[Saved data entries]
········
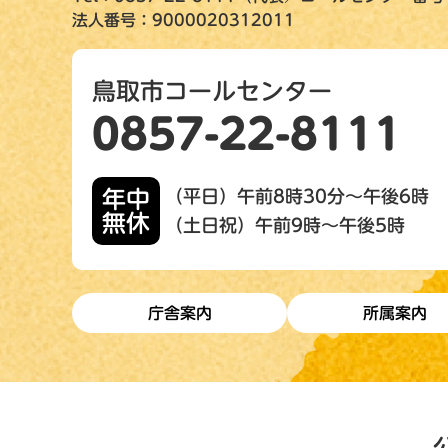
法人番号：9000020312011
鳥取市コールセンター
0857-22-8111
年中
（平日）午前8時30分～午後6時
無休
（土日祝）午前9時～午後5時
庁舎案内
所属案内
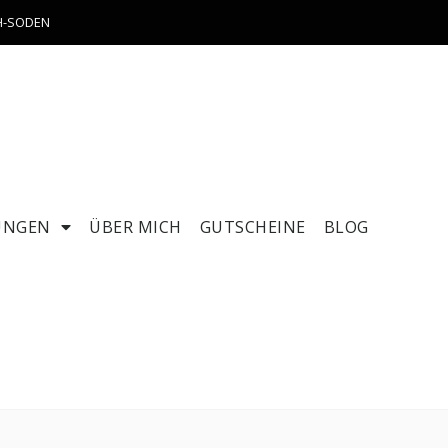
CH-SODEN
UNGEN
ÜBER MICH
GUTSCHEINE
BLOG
········
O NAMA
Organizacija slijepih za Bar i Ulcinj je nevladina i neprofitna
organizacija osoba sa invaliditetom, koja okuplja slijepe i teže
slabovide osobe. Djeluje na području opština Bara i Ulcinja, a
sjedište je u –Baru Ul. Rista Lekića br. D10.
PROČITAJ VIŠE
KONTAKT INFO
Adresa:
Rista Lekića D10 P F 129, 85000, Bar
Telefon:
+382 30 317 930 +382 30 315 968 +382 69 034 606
········
## EXERCISE OBJECTIVE
Copy out each line of the data above, exactly, if it lies between the line holding "PROČITAJ VIŠE" and the line holding "968 +382 69 034 606", inclusive; copy no other line.

## WRITTEN SOLUTION
PROČITAJ VIŠE
KONTAKT INFO
Adresa:
Rista Lekića D10 P F 129, 85000, Bar
Telefon:
+382 30 317 930 +382 30 315 968 +382 69 034 606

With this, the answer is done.